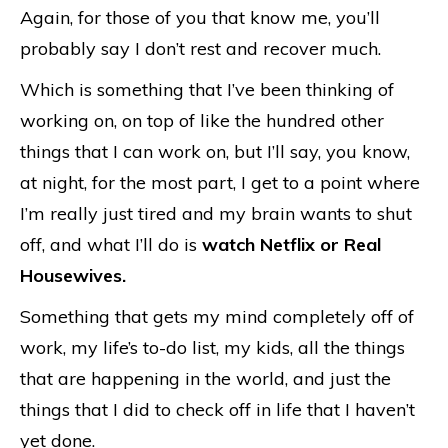
Again, for those of you that know me, you’ll
probably say I don’t rest and recover much.
Which is something that I’ve been thinking of
working on, on top of like the hundred other
things that I can work on, but I’ll say, you know,
at night, for the most part, I get to a point where
I’m really just tired and my brain wants to shut
off, and what I’ll do is
watch Netflix or Real
Housewives.
Something that gets my mind completely off of
work, my life’s to-do list, my kids, all the things
that are happening in the world, and just the
things that I did to check off in life that I haven’t
yet done.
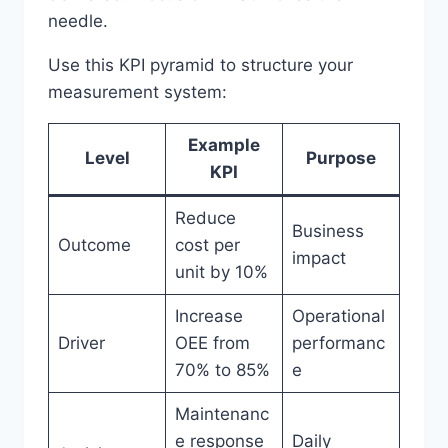
needle.
Use this KPI pyramid to structure your
measurement system:
Example
Level
Purpose
KPI
Reduce
Business
Outcome
cost per
impact
unit by 10%
Increase
Operational
Driver
OEE from
performanc
70% to 85%
e
Maintenanc
e response
Daily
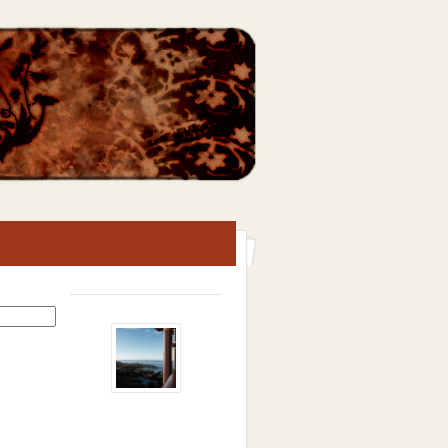
Search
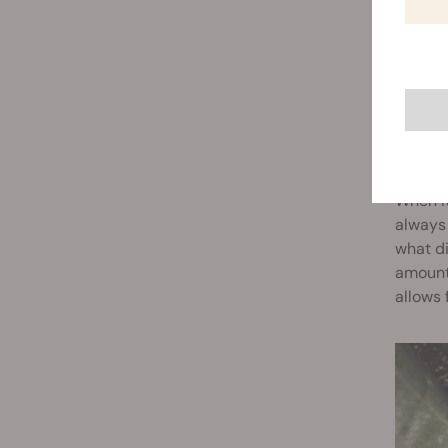
COND
When it
always 
what di
amount 
allows 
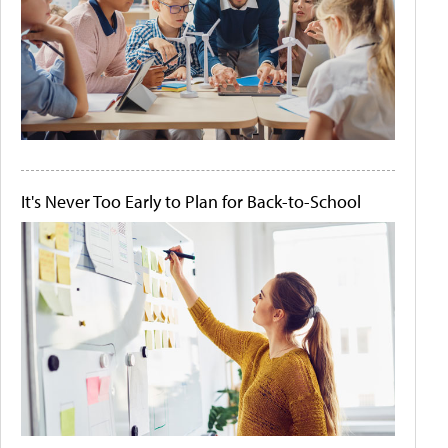
It's Never Too Early to Plan for Back-to-School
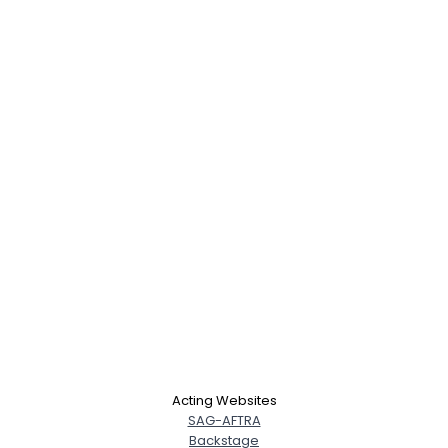
Acting Websites
SAG-AFTRA
Backstage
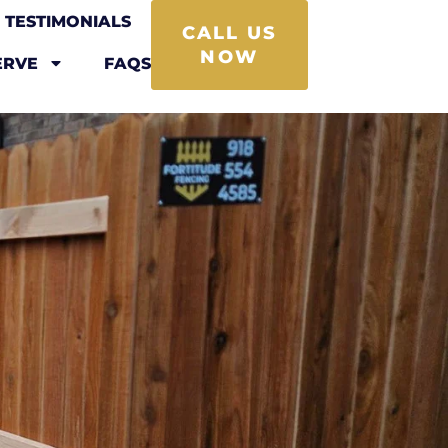
TESTIMONIALS
CALL US
NOW
ERVE
FAQS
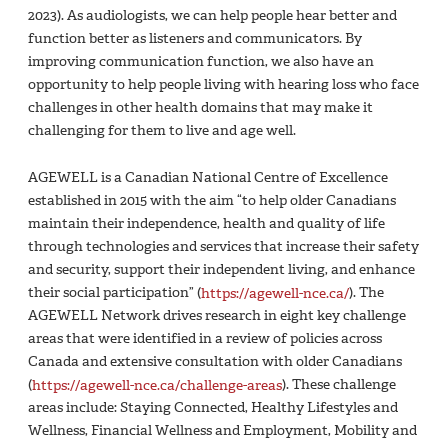
2023). As audiologists, we can help people hear better and
function better as listeners and communicators. By
improving communication function, we also have an
opportunity to help people living with hearing loss who face
challenges in other health domains that may make it
challenging for them to live and age well.
AGEWELL is a Canadian National Centre of Excellence
established in 2015 with the aim “to help older Canadians
maintain their independence, health and quality of life
through technologies and services that increase their safety
and security, support their independent living, and enhance
their social participation” (
https://agewell-nce.ca/
). The
AGEWELL Network drives research in eight key challenge
areas that were identified in a review of policies across
Canada and extensive consultation with older Canadians
(
https://agewell-nce.ca/challenge-areas
). These challenge
areas include: Staying Connected, Healthy Lifestyles and
Wellness, Financial Wellness and Employment, Mobility and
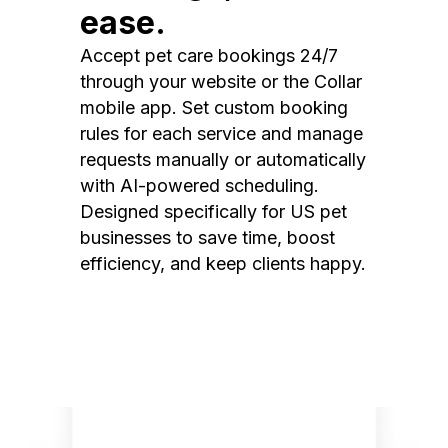
ease.
Accept pet care bookings 24/7
through your website or the Collar
mobile app. Set custom booking
rules for each service and manage
requests manually or automatically
with AI-powered scheduling.
Designed specifically for US pet
businesses to save time, boost
efficiency, and keep clients happy.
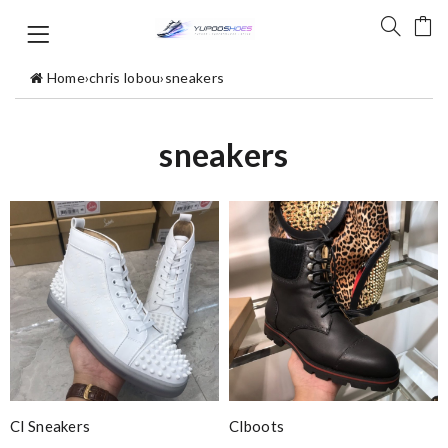
Home
›
chris lobou
›
sneakers
sneakers
Cl Sneakers
Clboots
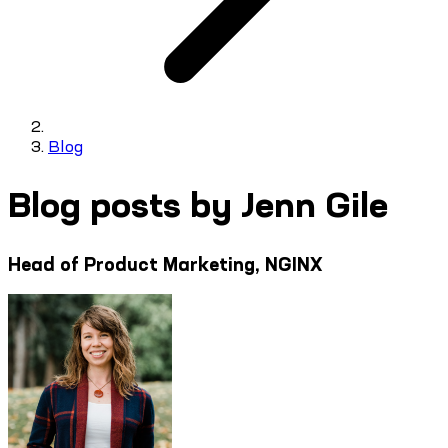
Blog
Blog posts by Jenn Gile
Head of Product Marketing, NGINX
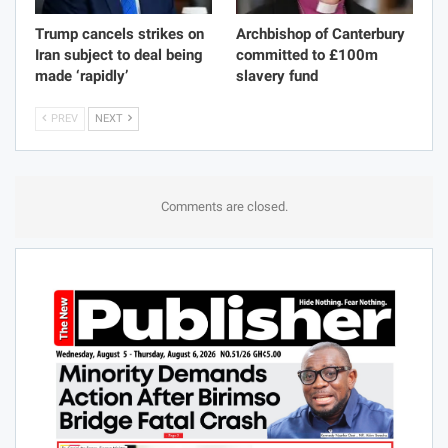
Trump cancels strikes on
Archbishop of Canterbury
Iran subject to deal being
committed to £100m
made ‘rapidly’
slavery fund
PREV
NEXT
Comments are closed.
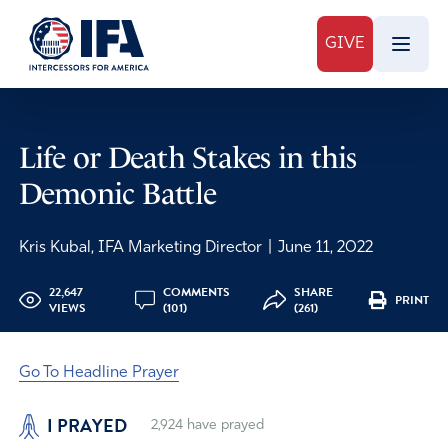
GIVE
Life or Death Stakes in this
Demonic Battle
Kris Kubal, IFA Marketing Director
|
June 11, 2022
22,647
COMMENTS
SHARE
PRINT
VIEWS
(101)
(261)
Go To Headline Prayer
I PRAYED
2,924
have prayed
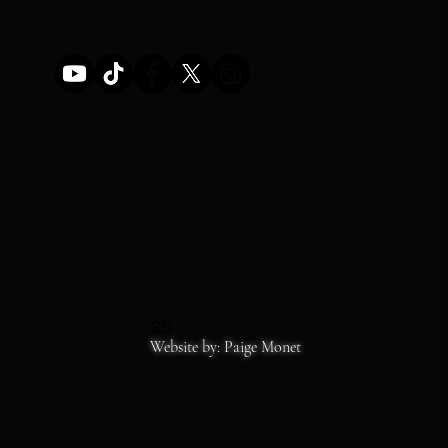
STOREFRONT HOURS
MON-SAT 11-6
SS
Copyrights 2026
Website by: Paige Monet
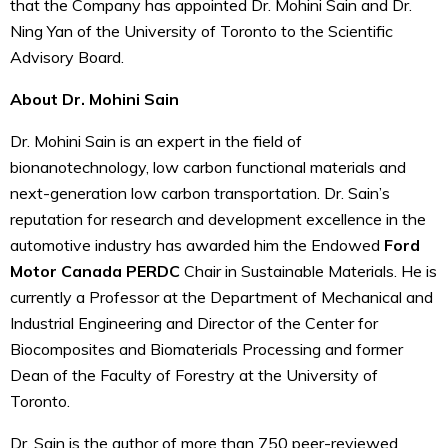
that the Company has appointed Dr. Mohini Sain and Dr.
Ning Yan of the University of Toronto to the Scientific
Advisory Board.
About Dr. Mohini Sain
Dr. Mohini Sain is an expert in the field of
bionanotechnology, low carbon functional materials and
next-generation low carbon transportation. Dr. Sain’s
reputation for research and development excellence in the
automotive industry has awarded him the Endowed
Ford
Motor Canada PERDC
Chair in Sustainable Materials. He is
currently a Professor at the Department of Mechanical and
Industrial Engineering and Director of the Center for
Biocomposites and Biomaterials Processing and former
Dean of the Faculty of Forestry at the University of
Toronto.
Dr. Sain is the author of more than 750 peer-reviewed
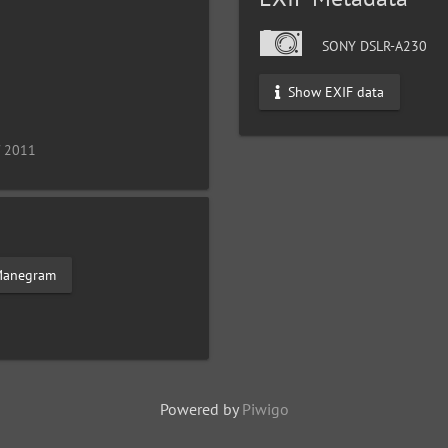
SONY DSLR-A230
Show EXIF data
/ 2011
anegram
Powered by
Piwigo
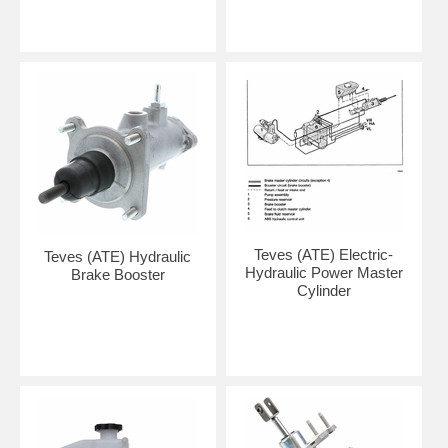
Teves (ATE) Electric-
Teves (ATE) Hydraulic
Hydraulic Power Master
Brake Booster
Cylinder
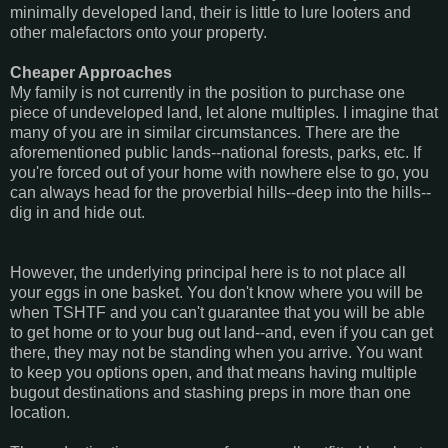
minimally developed land, their is little to lure looters and
other malefactors onto your property.
Cheaper Approaches
My family is not currently in the position to purchase one
piece of undeveloped land, let alone multiples. I imagine that
many of you are in similar circumstances. There are the
aforementioned public lands--national forests, parks, etc. If
you're forced out of your home with nowhere else to go, you
can always head for the proverbial hills--deep into the hills--
dig in and hide out.
However, the underlying principal here is to not place all
your eggs in one basket. You don't know where you will be
when TSHTF and you can't guarantee that you will be able
to get home or to your bug out land--and, even if you can get
there, they may not be standing when you arrive. You want
to keep you options open, and that means having multiple
bugout destinations and stashing preps in more than one
location.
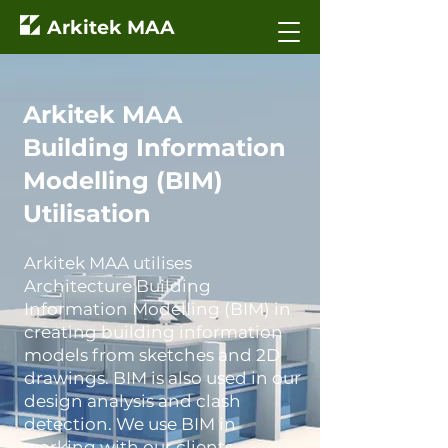
Arkitek MAA
Arkitek MAA
Building Information
Modelling (BIM)
Utilisation
Arkitek MAA utilises
Architecture Building
Information Modelling (BIM) in
creating building information
models from sketches and 2D
drawings. BIM is also used in our
design analysis and clash
detection. We use BIM in
working with our clients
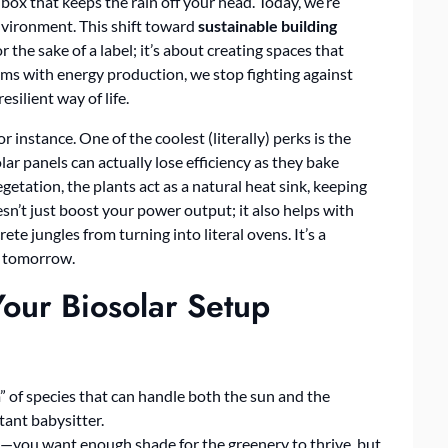
box that keeps the rain off your head. Today, we’re
environment. This shift toward
sustainable building
r the sake of a label; it’s about creating spaces that
ems with energy production, we stop fighting against
silient way of life.
 instance. One of the coolest (literally) perks is the
olar panels can actually lose efficiency as they bake
tation, the plants act as a natural heat sink, keeping
n’t just boost your power output; it also helps with
ete jungles from turning into literal ovens. It’s a
of tomorrow.
Your Biosolar Setup
m” of species that can handle both the sun and the
tant babysitter.
y—you want enough shade for the greenery to thrive, but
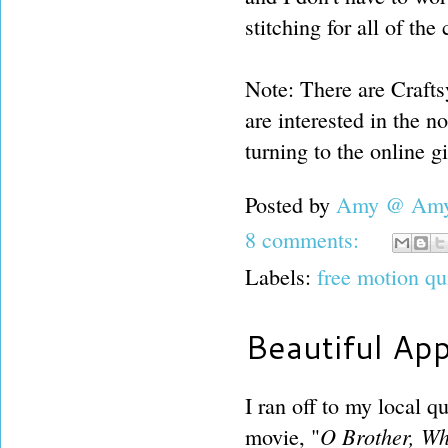
stitching for all of th
Note: There are Craftsy
are interested in the no
turning to the online gi
Posted by
Amy @ Amy'
8 comments:
Labels:
free motion qu
Beautiful App
I ran off to my local 
O Brother, Wh
movie, "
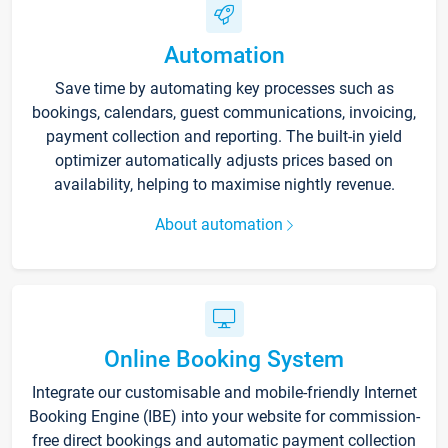
Automation
Save time by automating key processes such as
bookings, calendars, guest communications, invoicing,
payment collection and reporting. The built-in yield
optimizer automatically adjusts prices based on
availability, helping to maximise nightly revenue.
About automation
Online Booking System
Integrate our customisable and mobile-friendly Internet
Booking Engine (IBE) into your website for commission-
free direct bookings and automatic payment collection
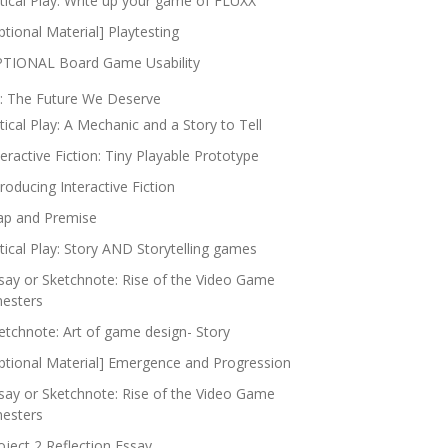
itical Play: Write up your game of FLUXX
ptional Material] Playtesting
TIONAL Board Game Usability
: The Future We Deserve
itical Play: A Mechanic and a Story to Tell
teractive Fiction: Tiny Playable Prototype
troducing Interactive Fiction
p and Premise
itical Play: Story AND Storytelling games
say or Sketchnote: Rise of the Video Game
nesters
etchnote: Art of game design- Story
ptional Material] Emergence and Progression
say or Sketchnote: Rise of the Video Game
nesters
oject 2 Reflection Essay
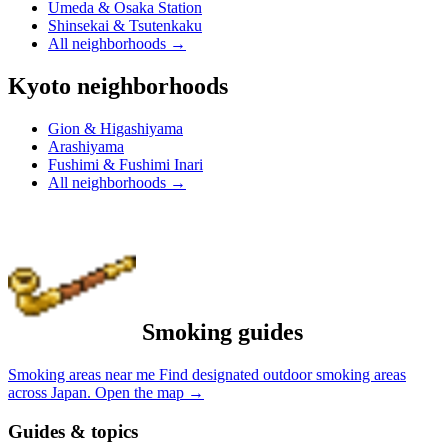
Umeda & Osaka Station
Shinsekai & Tsutenkaku
All neighborhoods
→
Kyoto neighborhoods
Gion & Higashiyama
Arashiyama
Fushimi & Fushimi Inari
All neighborhoods
→
Smoking guides
Smoking areas near me
Find designated outdoor smoking areas
across Japan.
Open the map
→
Guides & topics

== == ==

ACTIVITY: What you should repeat exactly is the run of lines from the top of the listing above through the line with "opportunity to help", without pictures.

RESULT FOR THIS TASK:
Again, for those of you that know me, you’ll
probably say I don’t rest and recover much.
Which is something that I’ve been thinking of
working on, on top of like the hundred other
things that I can work on, but I’ll say, you know,
at night, for the most part, I get to a point where
I’m really just tired and my brain wants to shut
off, and what I’ll do is
watch Netflix or Real
Housewives.
Something that gets my mind completely off of
work, my life’s to-do list, my kids, all the things
that are happening in the world, and just the
things that I did to check off in life that I haven’t
yet done.
needle.
Use this KPI pyramid to structure your
measurement system:
Example
Level
Purpose
KPI
Reduce
Business
Outcome
cost per
impact
unit by 10%
Increase
Operational
Driver
OEE from
performanc
70% to 85%
e
Maintenanc
e response
Daily
Search
COND
When it
always 
what di
amount 
allows 
It's Never Too Early to Plan for Back-to-School
Acting Websites
SAG-AFTRA
Backstage
TESTIMONIALS
CALL US
NOW
ERVE
FAQS
2023). As audiologists, we can help people hear better and
function better as listeners and communicators. By
improving communication function, we also have an
opportunity to help people living with hearing loss who face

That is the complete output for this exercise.